─── SOURCE MATERIAL ───

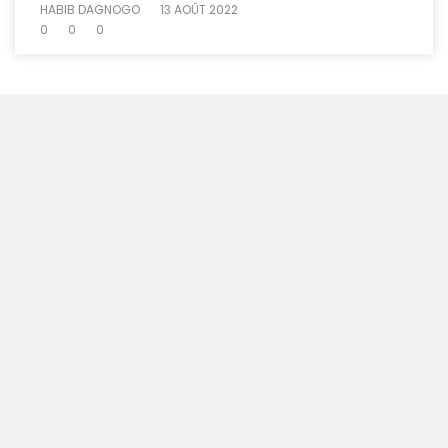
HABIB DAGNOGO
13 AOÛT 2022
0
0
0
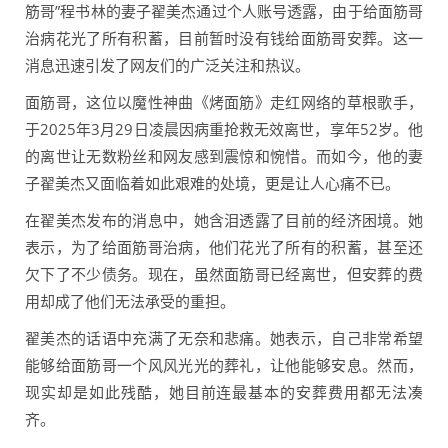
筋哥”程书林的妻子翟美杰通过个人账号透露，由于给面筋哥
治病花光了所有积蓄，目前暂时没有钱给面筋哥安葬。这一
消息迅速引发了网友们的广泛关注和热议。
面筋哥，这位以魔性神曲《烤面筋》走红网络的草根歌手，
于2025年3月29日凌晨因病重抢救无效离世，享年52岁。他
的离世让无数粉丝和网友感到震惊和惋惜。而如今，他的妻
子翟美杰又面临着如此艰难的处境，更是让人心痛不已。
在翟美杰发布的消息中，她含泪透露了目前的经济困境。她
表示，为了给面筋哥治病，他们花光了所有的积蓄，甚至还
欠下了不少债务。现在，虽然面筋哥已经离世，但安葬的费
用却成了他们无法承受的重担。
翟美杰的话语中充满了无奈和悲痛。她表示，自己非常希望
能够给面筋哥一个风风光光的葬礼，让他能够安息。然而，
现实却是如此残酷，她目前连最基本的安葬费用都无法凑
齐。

───
─── SOURCE MATERIAL ───

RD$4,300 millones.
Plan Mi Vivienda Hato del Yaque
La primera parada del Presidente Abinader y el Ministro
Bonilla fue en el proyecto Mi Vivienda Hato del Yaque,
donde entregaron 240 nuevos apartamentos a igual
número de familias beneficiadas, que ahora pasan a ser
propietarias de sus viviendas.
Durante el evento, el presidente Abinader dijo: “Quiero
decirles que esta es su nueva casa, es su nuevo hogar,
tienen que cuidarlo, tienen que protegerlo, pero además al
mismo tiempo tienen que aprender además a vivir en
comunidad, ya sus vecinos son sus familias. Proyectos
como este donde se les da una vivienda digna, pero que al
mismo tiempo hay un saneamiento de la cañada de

───

Nothing but a number is expected here: how many lines above include the string "familias".

2